▸ What this task involves
From the first line onward, reproduce the records exactly; the final line to include is the one holding "jedan veoma topao ljetni dan, ali će".
»»
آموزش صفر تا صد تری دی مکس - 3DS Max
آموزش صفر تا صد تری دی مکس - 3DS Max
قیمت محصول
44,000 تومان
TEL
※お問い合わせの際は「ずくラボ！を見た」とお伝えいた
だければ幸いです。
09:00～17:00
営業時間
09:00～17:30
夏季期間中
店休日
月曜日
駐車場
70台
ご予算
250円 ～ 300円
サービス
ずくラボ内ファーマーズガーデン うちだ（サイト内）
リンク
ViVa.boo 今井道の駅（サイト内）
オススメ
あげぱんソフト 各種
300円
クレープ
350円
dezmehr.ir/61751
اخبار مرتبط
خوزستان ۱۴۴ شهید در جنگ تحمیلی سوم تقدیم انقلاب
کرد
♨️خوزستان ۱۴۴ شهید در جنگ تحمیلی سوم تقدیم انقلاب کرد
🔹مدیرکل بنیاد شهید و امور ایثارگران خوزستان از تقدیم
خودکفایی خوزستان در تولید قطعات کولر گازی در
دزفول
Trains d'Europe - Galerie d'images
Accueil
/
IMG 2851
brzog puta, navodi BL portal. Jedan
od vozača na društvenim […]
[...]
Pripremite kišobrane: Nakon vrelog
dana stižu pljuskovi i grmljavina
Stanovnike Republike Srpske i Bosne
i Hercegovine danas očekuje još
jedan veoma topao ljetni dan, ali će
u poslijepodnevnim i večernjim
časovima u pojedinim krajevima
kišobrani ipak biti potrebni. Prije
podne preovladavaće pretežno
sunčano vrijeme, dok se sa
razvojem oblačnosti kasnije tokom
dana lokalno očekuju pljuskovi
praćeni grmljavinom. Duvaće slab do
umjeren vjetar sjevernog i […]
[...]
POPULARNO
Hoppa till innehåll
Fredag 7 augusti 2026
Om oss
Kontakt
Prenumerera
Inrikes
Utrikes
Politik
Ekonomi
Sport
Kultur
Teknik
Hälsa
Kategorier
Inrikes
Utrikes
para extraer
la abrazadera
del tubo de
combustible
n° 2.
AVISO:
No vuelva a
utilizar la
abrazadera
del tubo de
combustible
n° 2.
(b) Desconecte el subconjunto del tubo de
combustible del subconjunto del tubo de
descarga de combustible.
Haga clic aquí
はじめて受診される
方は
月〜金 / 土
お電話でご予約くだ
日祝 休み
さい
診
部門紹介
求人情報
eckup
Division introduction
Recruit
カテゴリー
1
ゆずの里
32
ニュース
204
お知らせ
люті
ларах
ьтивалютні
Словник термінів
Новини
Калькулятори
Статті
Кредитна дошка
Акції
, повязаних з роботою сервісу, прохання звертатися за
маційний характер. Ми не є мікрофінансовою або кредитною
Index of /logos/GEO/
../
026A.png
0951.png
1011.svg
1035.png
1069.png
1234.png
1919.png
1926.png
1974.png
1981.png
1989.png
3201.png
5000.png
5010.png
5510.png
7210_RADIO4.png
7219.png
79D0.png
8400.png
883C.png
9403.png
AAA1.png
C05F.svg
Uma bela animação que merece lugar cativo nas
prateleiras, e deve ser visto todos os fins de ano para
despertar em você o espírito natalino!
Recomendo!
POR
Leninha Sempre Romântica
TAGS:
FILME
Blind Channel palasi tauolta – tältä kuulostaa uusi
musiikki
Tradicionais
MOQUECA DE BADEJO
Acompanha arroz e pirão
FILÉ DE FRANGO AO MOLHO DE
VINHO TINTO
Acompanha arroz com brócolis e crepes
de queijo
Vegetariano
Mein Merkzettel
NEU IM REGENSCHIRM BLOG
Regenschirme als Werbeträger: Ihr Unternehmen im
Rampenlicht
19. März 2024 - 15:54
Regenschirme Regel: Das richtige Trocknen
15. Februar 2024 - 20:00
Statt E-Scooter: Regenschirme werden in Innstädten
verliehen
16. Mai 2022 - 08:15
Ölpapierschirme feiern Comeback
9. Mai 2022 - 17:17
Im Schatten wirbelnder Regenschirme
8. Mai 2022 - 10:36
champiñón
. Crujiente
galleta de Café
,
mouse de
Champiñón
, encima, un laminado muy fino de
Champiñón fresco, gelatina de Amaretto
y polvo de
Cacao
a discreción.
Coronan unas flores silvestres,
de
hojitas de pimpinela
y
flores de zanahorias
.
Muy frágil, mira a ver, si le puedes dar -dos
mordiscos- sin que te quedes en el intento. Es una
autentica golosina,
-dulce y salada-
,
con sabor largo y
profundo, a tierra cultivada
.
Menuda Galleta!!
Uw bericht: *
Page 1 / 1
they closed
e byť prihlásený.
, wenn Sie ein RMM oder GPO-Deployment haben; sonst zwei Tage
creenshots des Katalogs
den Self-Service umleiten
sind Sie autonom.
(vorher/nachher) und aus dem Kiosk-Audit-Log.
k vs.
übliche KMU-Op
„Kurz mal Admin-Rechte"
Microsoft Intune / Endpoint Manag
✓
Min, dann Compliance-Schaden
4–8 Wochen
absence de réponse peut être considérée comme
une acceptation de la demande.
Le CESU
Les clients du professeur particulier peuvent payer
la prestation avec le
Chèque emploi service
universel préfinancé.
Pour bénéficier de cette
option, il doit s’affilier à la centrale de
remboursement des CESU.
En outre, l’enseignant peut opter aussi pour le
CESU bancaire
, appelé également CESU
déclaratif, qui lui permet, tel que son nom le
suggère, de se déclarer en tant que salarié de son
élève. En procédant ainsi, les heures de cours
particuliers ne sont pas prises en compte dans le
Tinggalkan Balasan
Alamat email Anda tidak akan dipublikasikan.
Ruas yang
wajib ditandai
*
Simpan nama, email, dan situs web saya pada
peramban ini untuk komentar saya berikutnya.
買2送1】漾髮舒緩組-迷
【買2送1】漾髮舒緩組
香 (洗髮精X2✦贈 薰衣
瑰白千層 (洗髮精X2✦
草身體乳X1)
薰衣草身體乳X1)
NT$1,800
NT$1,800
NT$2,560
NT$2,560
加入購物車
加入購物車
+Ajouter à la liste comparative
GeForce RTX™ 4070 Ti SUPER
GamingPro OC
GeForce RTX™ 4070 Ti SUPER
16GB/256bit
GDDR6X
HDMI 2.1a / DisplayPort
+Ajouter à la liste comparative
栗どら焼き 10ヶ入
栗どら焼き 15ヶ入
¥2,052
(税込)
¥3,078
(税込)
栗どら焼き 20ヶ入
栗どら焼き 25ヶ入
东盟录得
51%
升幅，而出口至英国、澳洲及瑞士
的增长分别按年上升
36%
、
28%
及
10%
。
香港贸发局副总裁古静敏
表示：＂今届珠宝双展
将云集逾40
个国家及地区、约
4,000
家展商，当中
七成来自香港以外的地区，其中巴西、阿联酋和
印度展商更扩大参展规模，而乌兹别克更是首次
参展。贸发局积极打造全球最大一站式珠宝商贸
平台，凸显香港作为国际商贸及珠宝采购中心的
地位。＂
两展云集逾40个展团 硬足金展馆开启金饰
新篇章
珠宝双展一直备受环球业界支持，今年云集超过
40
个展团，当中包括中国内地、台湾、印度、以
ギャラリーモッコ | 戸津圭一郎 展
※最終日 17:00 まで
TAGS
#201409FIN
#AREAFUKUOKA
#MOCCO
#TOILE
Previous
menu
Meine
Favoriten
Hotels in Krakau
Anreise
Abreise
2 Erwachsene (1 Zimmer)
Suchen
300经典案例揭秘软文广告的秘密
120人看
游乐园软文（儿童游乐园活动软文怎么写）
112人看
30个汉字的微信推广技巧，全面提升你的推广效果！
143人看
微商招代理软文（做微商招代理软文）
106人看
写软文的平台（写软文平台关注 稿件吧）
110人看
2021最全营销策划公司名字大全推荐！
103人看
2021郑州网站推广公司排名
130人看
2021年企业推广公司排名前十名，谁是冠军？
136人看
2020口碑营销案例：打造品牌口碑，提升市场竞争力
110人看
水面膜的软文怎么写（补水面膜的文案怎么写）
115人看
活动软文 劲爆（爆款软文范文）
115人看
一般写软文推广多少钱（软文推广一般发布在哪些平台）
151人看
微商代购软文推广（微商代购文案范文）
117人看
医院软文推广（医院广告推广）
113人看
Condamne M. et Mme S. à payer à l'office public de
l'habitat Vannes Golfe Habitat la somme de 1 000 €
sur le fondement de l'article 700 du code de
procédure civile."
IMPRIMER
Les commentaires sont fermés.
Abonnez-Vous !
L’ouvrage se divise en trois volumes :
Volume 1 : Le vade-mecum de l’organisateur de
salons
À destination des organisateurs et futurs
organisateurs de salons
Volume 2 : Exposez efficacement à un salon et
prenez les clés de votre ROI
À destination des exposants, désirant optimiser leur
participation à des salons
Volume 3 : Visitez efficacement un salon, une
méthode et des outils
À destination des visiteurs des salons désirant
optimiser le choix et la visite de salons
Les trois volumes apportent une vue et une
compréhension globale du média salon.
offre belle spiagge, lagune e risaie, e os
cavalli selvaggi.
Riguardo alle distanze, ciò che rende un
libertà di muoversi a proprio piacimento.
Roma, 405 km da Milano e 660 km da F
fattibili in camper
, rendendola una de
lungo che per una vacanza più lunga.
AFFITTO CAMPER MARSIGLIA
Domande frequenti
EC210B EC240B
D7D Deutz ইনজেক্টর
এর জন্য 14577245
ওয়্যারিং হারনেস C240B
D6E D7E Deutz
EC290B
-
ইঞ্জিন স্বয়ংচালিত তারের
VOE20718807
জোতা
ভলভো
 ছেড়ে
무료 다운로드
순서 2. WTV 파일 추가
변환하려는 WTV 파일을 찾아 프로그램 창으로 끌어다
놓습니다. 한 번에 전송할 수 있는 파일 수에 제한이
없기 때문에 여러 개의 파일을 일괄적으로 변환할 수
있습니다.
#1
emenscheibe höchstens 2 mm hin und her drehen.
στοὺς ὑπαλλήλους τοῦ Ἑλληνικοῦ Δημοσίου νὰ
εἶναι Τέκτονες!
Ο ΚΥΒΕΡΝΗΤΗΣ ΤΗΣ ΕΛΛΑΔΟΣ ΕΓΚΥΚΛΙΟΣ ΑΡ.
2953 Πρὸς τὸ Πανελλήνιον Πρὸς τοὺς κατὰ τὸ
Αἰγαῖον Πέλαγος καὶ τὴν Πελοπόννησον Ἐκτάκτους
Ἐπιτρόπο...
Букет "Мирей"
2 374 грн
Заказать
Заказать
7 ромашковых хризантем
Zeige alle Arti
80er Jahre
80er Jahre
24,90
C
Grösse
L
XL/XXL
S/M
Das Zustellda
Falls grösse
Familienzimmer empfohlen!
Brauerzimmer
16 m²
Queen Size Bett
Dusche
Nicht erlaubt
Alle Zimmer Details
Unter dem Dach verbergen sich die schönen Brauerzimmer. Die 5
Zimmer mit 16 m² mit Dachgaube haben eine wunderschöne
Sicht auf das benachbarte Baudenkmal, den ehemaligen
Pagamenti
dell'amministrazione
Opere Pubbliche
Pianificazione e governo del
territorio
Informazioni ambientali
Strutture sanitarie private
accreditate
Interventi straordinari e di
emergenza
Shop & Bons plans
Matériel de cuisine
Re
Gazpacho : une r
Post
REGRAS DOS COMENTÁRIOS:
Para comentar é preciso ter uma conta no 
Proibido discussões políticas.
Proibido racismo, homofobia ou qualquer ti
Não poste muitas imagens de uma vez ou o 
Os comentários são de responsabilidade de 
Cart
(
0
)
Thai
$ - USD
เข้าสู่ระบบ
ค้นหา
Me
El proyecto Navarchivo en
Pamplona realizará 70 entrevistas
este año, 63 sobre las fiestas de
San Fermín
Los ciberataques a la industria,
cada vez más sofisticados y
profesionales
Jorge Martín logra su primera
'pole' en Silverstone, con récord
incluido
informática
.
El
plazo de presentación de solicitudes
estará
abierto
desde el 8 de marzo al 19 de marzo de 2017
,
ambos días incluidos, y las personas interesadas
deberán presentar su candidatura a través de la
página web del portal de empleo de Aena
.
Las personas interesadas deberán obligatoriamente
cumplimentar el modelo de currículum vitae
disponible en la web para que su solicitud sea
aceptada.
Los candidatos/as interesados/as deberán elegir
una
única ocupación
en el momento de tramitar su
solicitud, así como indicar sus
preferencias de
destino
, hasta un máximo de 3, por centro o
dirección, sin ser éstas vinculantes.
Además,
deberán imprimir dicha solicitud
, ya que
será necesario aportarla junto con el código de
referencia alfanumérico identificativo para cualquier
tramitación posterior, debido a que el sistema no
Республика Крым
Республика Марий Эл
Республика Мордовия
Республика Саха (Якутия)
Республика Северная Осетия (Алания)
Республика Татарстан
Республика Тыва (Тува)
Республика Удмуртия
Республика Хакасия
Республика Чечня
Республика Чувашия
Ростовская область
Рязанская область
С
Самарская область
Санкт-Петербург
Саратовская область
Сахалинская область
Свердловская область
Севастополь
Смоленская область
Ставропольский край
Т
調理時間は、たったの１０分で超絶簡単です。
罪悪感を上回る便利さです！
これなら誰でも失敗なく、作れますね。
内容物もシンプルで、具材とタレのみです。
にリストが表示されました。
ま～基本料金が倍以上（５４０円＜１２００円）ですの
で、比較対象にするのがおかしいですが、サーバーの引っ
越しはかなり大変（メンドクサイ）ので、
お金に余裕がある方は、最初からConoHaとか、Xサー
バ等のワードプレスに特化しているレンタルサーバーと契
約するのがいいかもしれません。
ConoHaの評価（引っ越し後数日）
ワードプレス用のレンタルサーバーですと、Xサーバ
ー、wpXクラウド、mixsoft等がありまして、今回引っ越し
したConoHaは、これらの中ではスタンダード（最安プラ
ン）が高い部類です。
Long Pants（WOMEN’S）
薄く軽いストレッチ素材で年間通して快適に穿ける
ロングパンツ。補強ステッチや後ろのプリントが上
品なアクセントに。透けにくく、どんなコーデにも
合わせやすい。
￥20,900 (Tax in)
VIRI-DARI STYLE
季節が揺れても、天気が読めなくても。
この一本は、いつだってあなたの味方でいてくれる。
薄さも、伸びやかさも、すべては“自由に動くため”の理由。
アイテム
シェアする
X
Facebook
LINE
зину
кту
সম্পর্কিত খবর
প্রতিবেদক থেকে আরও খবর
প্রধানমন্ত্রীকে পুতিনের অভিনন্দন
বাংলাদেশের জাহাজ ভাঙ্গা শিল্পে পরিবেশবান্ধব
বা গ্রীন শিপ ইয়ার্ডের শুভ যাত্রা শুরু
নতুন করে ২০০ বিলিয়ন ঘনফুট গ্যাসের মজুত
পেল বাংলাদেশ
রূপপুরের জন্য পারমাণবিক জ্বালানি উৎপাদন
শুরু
««
▸ Response below
آموزش صفر تا صد تری دی مکس - 3DS Max
آموزش صفر تا صد تری دی مکس - 3DS Max
قیمت محصول
44,000 تومان
TEL
※お問い合わせの際は「ずくラボ！を見た」とお伝えいた
だければ幸いです。
09:00～17:00
営業時間
09:00～17:30
夏季期間中
店休日
月曜日
駐車場
70台
ご予算
250円 ～ 300円
サービス
ずくラボ内ファーマーズガーデン うちだ（サイト内）
リンク
ViVa.boo 今井道の駅（サイト内）
オススメ
あげぱんソフト 各種
300円
クレープ
350円
dezmehr.ir/61751
اخبار مرتبط
خوزستان ۱۴۴ شهید در جنگ تحمیلی سوم تقدیم انقلاب
کرد
♨️خوزستان ۱۴۴ شهید در جنگ تحمیلی سوم تقدیم انقلاب کرد
🔹مدیرکل بنیاد شهید و امور ایثارگران خوزستان از تقدیم
خودکفایی خوزستان در تولید قطعات کولر گازی در
دزفول
Trains d'Europe - Galerie d'images
Accueil
/
IMG 2851
brzog puta, navodi BL portal. Jedan
od vozača na društvenim […]
[...]
Pripremite kišobrane: Nakon vrelog
dana stižu pljuskovi i grmljavina
Stanovnike Republike Srpske i Bosne
i Hercegovine danas očekuje još
jedan veoma topao ljetni dan, ali će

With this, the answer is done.